REPORTER: The 3-billion-euro deal sees Chinese carmaker Dongfeng in the driving seat, along with the French state, both stumping up 800 million euros for 14 percent stakes, matching the Peugeot family's reduced holding. Recent results suggest the company had little choice. A 2.3-billion-euro loss last year, 5 billion the year before. Peugeot wasn't just in reverse, but fast running out of gas. Luke Madden is deputy news editor at car magazine Auto Express.
LUKE MADDEN, DEPUTY NEWS EDITOR, AUTO EXPRESS: "It seems like they've almost invested themselves into a bit of a hole. I mean they've got some great product coming out but the damage has almost already been done, and sales in Europe aren't as good as people were expecting. So they've got this great product but no one necessarily wants to buy it, because they can't afford it."
REPORTER: Firm French favourites, Peugeot and Citroen have long been known for their innovative styles - each model possessing a certain je ne sais quoi. There are concerns that could now disappear. But Asian tie-ups are nothing new, and past experience suggests the benefits far outweigh the risks. Jaguar Land Rover posted an 800-million-pound profit in the third quarter last year - its takeover by India's Tata Group bringing unparalleled exposure to lucrative new markets. Volvo's a similar story - the Swedish firm's aiming to double sales by 2020 thanks to its deal with China's Geely.
LUKE MADDEN, DEPUTY NEWS EDITOR, AUTO EXPRESS: "I think we probably will see more of these tie-ups in the future just because they are actually working quite well here. You're not sacrificing anything of the brand, you're getting investment in new products, so, yeah, it seems win-win. And it's not just China, there are markets like Vietnam and Malaysia, they're up and coming. So there's a lot of growth still to come from there."
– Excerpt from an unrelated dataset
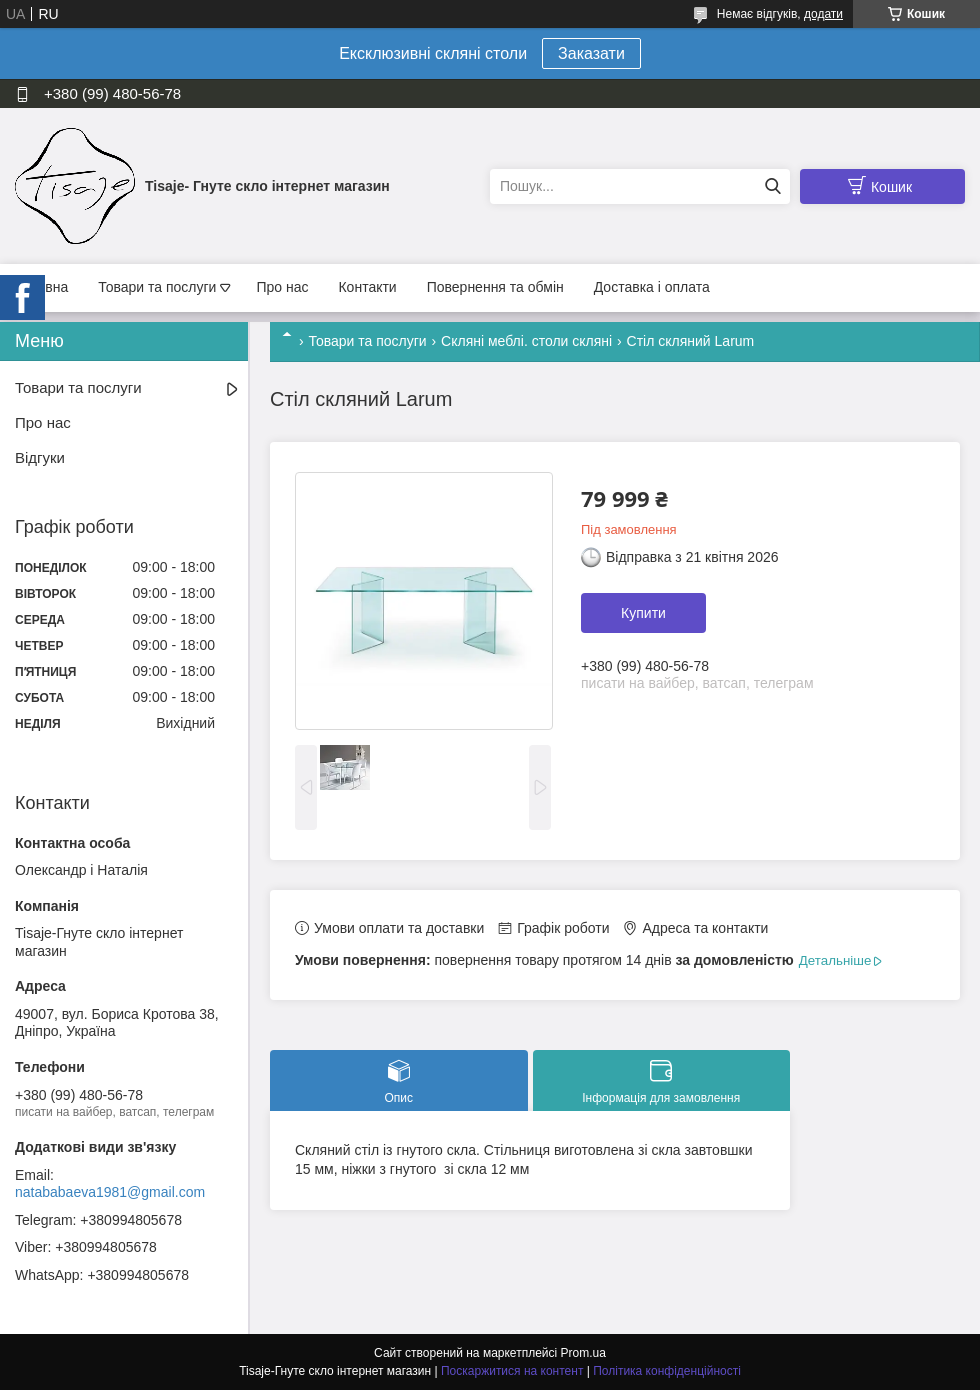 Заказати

REPORTER: Peugeot's hoping to triple sales by 2020 thanks to the deal, as well as generate a 400-million-euro saving. Unions fear job losses but for the market, it was a sigh of relief - the company's shares jumping as much as 9 percent. The end of an era maybe, but not the end of the road.
IDIOMS AND WORDPLAY
1. If a car stalls, it stops suddenly because of a lack of power or speed. This verb can also be used figuratively to refer to the economy or a company, as here. • Brazil's economy has stalled in the last few years, despite huge investment in the upcoming World Cup.
2. If you kickstart a motorcycle, you start it by pushing down a lever with your foot. Used figuratively, it means to do something to help a process or project start more quickly. • The government's attempt to kick-start the economy has failed.
3. If someone is in the driving seat, they are in control of a situation.
4. If a car is in reverse, it is in reverse gear and going backwards. The same can be said about a company or economy. • Spain's economy is in reverse again.
5. If a car runs out of gas, it has no gas (= petrol) left. Used figuratively, the expression means to lose energy and stop doing something, or do it less well. • The economic growth for the region seems to have run out of gas.
6. The end of the road is the point at which something can no longer continue in the same way. • The end of the road is nigh and Land Rover will be calling time on the car at the end of 2015.